Торговец не засмеялся – хотя бы потому, что частично разделял опасения Фишера, но он не собирался их озвучивать.
– Ну, что, приступим, парни?
– Да, время не ждет, – кивнул Скеллан
Трое мужчин спустились на четыре лестничных пролета к погребу, где уже стояла груженная подвода, запряженная двумя ломовыми лошадьми и готовая к отъезду. Всевозможных размеров бочки в телеге пестрели этикетками, сообщавшими о выдержке, крепости и происхождении напитков.

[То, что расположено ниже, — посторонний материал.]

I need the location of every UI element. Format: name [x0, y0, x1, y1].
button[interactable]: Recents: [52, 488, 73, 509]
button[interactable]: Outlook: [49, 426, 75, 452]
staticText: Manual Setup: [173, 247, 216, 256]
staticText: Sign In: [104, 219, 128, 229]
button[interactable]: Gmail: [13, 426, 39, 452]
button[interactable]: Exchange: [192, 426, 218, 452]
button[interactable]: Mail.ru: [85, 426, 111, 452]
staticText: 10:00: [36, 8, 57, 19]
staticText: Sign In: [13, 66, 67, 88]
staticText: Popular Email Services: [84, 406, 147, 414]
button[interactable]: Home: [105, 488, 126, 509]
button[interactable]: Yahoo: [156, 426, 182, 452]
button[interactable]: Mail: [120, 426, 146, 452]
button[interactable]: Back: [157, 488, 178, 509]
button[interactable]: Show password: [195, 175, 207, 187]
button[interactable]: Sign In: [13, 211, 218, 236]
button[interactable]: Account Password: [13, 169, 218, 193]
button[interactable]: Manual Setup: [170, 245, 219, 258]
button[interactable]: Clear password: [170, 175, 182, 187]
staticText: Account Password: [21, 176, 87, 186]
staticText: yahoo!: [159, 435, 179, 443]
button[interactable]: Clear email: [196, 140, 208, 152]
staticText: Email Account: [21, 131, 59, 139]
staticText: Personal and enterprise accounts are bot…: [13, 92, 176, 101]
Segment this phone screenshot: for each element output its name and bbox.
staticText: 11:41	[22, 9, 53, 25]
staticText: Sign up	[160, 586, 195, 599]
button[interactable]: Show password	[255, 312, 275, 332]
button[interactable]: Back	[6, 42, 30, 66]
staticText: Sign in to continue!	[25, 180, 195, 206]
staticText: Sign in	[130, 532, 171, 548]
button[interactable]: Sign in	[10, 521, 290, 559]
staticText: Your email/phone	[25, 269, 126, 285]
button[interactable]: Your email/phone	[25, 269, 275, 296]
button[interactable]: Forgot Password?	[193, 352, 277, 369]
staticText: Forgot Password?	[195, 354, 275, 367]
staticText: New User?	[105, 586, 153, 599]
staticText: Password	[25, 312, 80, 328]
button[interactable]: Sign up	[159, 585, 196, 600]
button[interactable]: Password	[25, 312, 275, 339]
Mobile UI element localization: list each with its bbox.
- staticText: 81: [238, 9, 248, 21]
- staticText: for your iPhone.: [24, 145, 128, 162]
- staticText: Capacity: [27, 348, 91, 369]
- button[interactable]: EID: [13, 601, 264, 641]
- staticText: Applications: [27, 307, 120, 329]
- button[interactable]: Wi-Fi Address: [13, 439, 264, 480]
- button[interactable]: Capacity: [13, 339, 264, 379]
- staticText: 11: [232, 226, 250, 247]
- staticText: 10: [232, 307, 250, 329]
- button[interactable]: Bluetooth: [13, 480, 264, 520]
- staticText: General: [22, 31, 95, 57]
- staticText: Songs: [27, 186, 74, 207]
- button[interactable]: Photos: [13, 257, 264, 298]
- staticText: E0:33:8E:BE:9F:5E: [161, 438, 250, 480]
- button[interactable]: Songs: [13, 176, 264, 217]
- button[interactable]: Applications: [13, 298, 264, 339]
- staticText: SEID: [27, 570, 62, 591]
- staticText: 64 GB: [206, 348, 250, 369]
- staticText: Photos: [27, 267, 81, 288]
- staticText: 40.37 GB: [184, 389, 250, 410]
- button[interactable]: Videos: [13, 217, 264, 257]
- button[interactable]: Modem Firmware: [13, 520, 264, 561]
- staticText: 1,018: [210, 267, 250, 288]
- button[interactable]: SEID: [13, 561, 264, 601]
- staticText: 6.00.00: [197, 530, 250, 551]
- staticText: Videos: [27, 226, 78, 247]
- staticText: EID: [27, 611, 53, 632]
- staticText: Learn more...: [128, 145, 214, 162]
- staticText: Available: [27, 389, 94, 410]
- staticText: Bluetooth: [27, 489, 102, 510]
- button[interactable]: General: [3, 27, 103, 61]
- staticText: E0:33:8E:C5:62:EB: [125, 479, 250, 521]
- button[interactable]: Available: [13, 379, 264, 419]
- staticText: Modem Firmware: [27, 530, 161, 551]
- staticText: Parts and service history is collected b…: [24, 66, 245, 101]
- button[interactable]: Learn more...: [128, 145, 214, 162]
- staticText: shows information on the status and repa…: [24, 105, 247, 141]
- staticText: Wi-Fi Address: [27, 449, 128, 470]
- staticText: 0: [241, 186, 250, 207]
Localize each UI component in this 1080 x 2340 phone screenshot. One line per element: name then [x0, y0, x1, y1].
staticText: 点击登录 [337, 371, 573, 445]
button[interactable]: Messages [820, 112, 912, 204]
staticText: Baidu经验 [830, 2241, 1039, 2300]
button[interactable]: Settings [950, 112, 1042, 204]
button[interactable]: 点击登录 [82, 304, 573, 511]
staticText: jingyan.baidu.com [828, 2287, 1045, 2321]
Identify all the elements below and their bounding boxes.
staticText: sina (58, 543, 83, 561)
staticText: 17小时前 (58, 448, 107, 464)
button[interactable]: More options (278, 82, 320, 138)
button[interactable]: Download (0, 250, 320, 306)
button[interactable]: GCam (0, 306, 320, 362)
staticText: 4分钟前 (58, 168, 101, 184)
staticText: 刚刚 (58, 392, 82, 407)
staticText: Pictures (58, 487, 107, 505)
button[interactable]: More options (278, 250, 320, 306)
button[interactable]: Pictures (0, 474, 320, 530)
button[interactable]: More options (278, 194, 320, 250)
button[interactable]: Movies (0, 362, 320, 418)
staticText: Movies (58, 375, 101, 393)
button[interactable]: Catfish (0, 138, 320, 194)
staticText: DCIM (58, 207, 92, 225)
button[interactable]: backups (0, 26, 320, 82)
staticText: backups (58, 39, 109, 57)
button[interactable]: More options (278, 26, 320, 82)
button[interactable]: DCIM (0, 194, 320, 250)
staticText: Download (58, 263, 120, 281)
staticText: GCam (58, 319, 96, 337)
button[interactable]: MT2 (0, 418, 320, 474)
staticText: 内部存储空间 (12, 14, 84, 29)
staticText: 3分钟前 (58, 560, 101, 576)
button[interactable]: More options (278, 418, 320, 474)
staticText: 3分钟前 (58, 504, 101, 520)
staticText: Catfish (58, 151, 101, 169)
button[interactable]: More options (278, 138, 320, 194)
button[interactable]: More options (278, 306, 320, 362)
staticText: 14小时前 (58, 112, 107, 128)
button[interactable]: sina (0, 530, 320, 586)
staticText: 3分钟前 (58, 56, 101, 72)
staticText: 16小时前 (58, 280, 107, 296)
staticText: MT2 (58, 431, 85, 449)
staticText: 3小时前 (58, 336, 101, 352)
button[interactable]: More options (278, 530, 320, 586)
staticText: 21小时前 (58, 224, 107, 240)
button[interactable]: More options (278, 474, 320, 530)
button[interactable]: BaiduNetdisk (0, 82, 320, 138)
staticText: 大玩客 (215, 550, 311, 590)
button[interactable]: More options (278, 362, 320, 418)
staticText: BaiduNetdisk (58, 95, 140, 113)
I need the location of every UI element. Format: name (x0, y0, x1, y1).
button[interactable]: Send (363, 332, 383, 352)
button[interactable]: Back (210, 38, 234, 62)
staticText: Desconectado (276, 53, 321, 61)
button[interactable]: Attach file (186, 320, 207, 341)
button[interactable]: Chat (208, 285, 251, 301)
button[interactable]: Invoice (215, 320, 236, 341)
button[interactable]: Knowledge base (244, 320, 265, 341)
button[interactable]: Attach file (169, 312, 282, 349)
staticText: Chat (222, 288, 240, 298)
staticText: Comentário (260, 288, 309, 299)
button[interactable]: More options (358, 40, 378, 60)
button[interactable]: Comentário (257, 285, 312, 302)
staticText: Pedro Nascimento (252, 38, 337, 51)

На двух пузатых темно-коричневых стояло клеймо винодела, остальные были из светлой сухой древесины. В два бретонских бочонка едва ли могло втиснуться по человеку. Холленфюр решил, что небольшие бочки вызовут меньше подозрений, чем крупные, но если слишком усердный охранник решит помочь разгружать телегу, его будет ждать большой – в смысле тяжести – сюрприз.
Скеллан забрался в одну из бочек, подтянул колени к подбородку и пригнул голову. Холленфюр придавил его крышкой и припечатал пломбой. Он заранее просверлил в бочке две крохотных дырочки под вторым железным обручем, стягивающим доски, примерно в том месте, где должно было находиться лицо безбилетного пассажира, но они оказались такими маленькими, что едва пропускали воздух в душные недра бочонка. Впрочем, чтобы остаться в живых, воздуха хватало.